Son Eugene, himself a musician, said the notes on the staff are the first four notes of the motet “Oh, How Blessed,” which Dr. Gwozdz often performed with the St. Andrew Catholic Church choir.
“And who,” you ask, squinting at the map above, “is buried in South Side Cemetery?” Hah! You can’t fool me. That’s a trick question. There is no South Side Cemetery. Never was. But this map from 1920 (from Pete Charlton’s “1000+ Lost Antique Maps of Texas & the Southwest on DVD-ROM”) shows, just northeast of Echo Lake, a large tract along Berry Street on both sides of Riverside Drive (then outside the city limits) labeled “South Side Cemetery.” The map shows a “Mausoleum Drive” on the western edge of the cemetery.
This 1940 map (from Pete Charlton’s “1000+ Lost Antique Maps of Texas & the Southwest on DVD-ROM”) labels the land as “reserved” for a “South Side Cemetery.” But maps of 1939 and 1943 have no such designation, and I find no such cemetery or business listing in city directories. However, that area would later be home to Elliot Lake, Ward Plaza, Town Plaza, a tourist court, a municipal solid-waste facility, and a small amusement park where a monkey smoked cigarettes. And they are all dead.

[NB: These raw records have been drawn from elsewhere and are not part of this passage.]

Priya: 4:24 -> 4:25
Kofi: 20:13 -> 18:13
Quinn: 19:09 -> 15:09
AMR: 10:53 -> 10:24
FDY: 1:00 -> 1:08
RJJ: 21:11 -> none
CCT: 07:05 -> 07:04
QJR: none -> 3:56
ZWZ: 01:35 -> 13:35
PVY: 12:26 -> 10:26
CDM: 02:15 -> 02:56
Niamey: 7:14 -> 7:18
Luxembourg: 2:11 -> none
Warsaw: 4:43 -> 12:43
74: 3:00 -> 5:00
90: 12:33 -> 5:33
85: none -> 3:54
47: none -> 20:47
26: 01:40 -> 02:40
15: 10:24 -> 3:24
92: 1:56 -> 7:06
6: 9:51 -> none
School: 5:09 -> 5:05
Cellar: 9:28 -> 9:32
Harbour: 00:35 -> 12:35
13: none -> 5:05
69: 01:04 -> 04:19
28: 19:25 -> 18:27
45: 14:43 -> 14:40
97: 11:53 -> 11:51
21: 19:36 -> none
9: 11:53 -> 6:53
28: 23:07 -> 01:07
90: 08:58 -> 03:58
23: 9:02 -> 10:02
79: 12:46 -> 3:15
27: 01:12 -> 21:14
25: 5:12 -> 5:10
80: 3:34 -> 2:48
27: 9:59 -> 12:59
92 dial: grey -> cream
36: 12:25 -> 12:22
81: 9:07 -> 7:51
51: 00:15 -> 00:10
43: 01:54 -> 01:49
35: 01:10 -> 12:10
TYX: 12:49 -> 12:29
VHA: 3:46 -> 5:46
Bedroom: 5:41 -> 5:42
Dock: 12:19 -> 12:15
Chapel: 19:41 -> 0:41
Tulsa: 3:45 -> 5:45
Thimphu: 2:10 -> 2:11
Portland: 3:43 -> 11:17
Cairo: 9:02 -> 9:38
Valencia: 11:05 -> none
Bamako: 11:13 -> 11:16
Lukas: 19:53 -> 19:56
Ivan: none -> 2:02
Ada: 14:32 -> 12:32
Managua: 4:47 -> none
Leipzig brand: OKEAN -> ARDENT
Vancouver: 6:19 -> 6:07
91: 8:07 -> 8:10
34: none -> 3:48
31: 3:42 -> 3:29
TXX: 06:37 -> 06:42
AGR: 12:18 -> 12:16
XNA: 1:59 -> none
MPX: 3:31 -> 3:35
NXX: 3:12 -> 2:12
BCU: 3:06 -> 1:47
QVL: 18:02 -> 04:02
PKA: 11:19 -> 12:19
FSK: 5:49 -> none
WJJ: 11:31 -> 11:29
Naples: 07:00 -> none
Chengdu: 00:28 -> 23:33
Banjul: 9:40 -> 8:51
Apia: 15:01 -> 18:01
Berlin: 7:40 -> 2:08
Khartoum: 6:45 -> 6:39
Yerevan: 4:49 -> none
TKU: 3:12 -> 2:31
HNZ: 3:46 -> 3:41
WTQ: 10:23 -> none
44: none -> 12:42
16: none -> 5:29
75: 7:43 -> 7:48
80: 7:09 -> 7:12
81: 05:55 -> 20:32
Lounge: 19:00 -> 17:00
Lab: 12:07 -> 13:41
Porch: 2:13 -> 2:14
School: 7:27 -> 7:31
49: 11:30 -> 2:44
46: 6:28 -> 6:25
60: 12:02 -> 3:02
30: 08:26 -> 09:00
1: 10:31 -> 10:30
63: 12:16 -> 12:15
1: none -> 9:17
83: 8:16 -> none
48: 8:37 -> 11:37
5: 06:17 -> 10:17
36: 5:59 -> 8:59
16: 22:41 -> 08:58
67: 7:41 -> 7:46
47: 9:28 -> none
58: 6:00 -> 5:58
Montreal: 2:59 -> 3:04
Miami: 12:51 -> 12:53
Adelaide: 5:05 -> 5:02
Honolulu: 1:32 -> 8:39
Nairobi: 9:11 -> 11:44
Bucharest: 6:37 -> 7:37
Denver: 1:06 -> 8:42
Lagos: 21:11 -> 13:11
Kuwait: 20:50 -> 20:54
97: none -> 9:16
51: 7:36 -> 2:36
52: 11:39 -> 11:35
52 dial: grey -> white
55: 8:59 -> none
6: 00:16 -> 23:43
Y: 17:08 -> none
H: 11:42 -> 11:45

McHaney, I went to OD wyatt HS Glad to meet someone kin to him
Great article love your page. Grew up over there. My Aunt Dad was OD Wyatt. My dad coached football at Paschal etc…
Thank you, Mr. McHaney.
I am interested in Ft. Worth History as I have lived here 7 decades.
I’m not far behind you. We’ve seen a lot of Fort Worth history, but we’ve also missed a lot that came before us.
Bill (William) Bailey is my great grandfather. He used to live in the “Big House” which was eventually turned into the Elks Lodge in Fort which has since been demolished. I KNOW SO MUCH about Fort Worth history and the Bailey family. Let me know if there are any outstanding questions….
Ken “Stinky” Davis Sr. had a nice house in the Greenwood development. He set up a trust fund to insure a fresh Christmas tree in his house every year. I checked; it’s true. The four horses at Greenwood gate sometimes come to life and go roaming the street. I saw them one time, thought they were loose livestock, called the police, they came out, a cop also the white Pegasus. The creature rides fallen warriors to Valhalla.
Guy Thompson was one of the kindest men who ever made a home in this city; a gentleman of the sort that we’re not likely to meet, now. He was a veteran of WWII, and even after his professional life slowed into semi-retirement, he made sure that the funerals of his fellow veterans had every dignity to which they were entitled. He was a friend of my dad’s, and that funeral was one of the last which Guy supervised, and he spoke at the graveside. We were so grateful to him.
I met him once, and he seemed a sterling fellow who lived up to his reputation.